In the latest example of the effects of prison overcrowding, a District Court judge has been forced to release an alleged drug supplier on bail due to a lack of resources in prisons and remand centres.
The unnamed man appeared before Judge Paul Conlon at the Downing Centre District Court in relation to charges of supplying ‘ice’.
His Honour was minded to revoke the man’s bail after he turned up to court two hours late, but after his associate made inquiries with prisons across the state during the luncheon adjournment, he was informed that there was no prison or remand centre that could conduct a mental health assessment on the man. Accordingly, the Judge was forced to release him back into the community for assessment.
The Judge Conlon remarked in open court:
‘It appears we have reached a point where the wheels of justice not only have had the brakes put on by virtue of this untenable position concerning the lack of custodial accommodation but so dire are the consequences in respect of this case that the wheels of justice have been prevented from even rotating.’
Corrective Services NSW hit back at the claims, saying that there were 20 spare beds at the Surry Hills remand centre. But his Honour slammed that statement, saying:
‘Fortunately as a judge I’m not in the business of spin so that means I can tell it as it is…If someone from Corrective Services wants to come into court and tell me that it was possible for him to receive a mental health assessment in the holding cells of Surry Hills, well I will welcome them into the court and I will apologise profusely.’
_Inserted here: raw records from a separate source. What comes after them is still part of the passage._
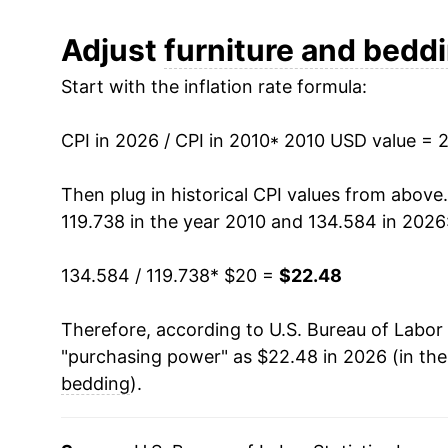
2022
$23.04
Adjust
furniture and bedd
Start with the inflation rate formula:
2023
$22.68
2024
$21.90
CPI in 2026 / CPI in 2010
* 2010 USD value = 
2025
$22.19
Then plug in historical CPI values from above
119.738 in the year 2010 and 134.584 in 2026
2026
$22.48
134.584 / 119.738
* $20 =
$22.48
* Not final. See
inflation summary
for latest de
** Extended periods of 0% inflation usually i
Therefore, according to U.S. Bureau of Labor 
can manifest as a sharp increase in inflation l
"purchasing power" as $22.48 in 2026 (in th
bedding
).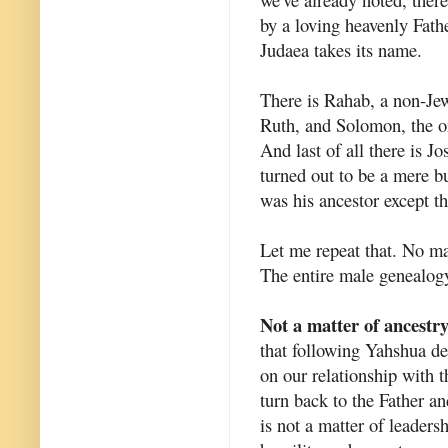
by a loving heavenly Fath
Judaea takes its name.
There is Rahab, a non-Je
Ruth, and Solomon, the o
And last of all there is 
turned out to be a mere bu
was his ancestor except 
Let me repeat that. No m
The entire male genealogy
Not a matter of ancestr
that following Yahshua d
on our relationship with 
turn back to the Father an
is not a matter of leadersh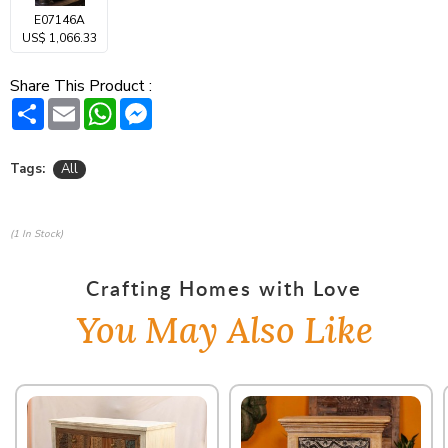
E07146A
US$ 1,066.33
Share This Product :
Share
Email
WhatsApp
Messenger
Tags:
All
(1 In Stock)
Crafting Homes with Love
You May Also Like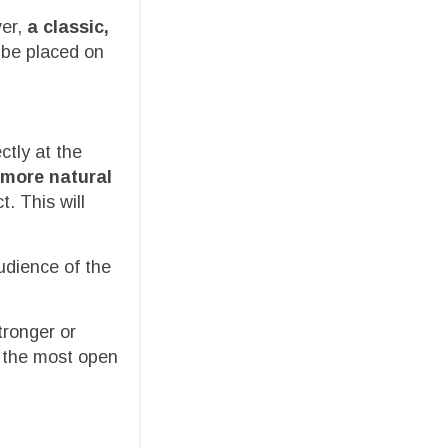
ver,
a classic,
n be placed on
ctly at the
more natural
t. This will
udience of the
tronger or
s the most open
In Police Holding Cells with Nowhere to Go
The prison overcrowding issue is so dire that some bail courts have been forced to close their doors due to a lack of prison space.
On October 30, Parramatta Bail Court was closed for the first time because prisons are so overcrowded that are unable to accept new inmates from police custody.
Around 40 people who were arrested the previous night were unable to have their bail determined, and were forced to remain in police custody at the Surry Hills Remand Centre and Amber Vale Correctional Centre. This is despite legislation stating that an accused person who is refused bail by police must be brought before a court ‘as soon as practicable’.
Corrective Services responded to the situation by saying that:
‘Delays in receiving offenders occasionally occur. In these cases offenders are held temporarily in court and police cells until prison beds are available. Corrective Services NSW has short, medium and long-term strategies to meet the demands on the prison system as the number of inmates increases.’
A System in Crisis
Labor leader Luke Foley has criticised the NSW government about the current prison situation, saying that the justice system is in crisis.
And Corrections Minister David Ellis is facing renewed pressure since the man was released on bail – the incident just the latest in a series of embarrassing situations for Corrective Services, following several prison breakouts in recent months.
But Mr Ellis has backed the Department’s statement, saying that there is space for more inmates and denying that prisons have ‘closed their doors.’
He has promised that an additional 181 beds will be placed into prisons in coming weeks, saying that increased demand is a reflection of ‘stronger law enforcement and sentences which reflect community expectations.’ However, Mr Ellis has not explained where these beds will be installed and there are fears that placing them into existing space will simply add to the problems associated with overcrowding.
At the end of the day, it appears that concerns expressed in previous blogs about the impact of tougher bail laws and mandatory sentencing regimes are gradually being realised.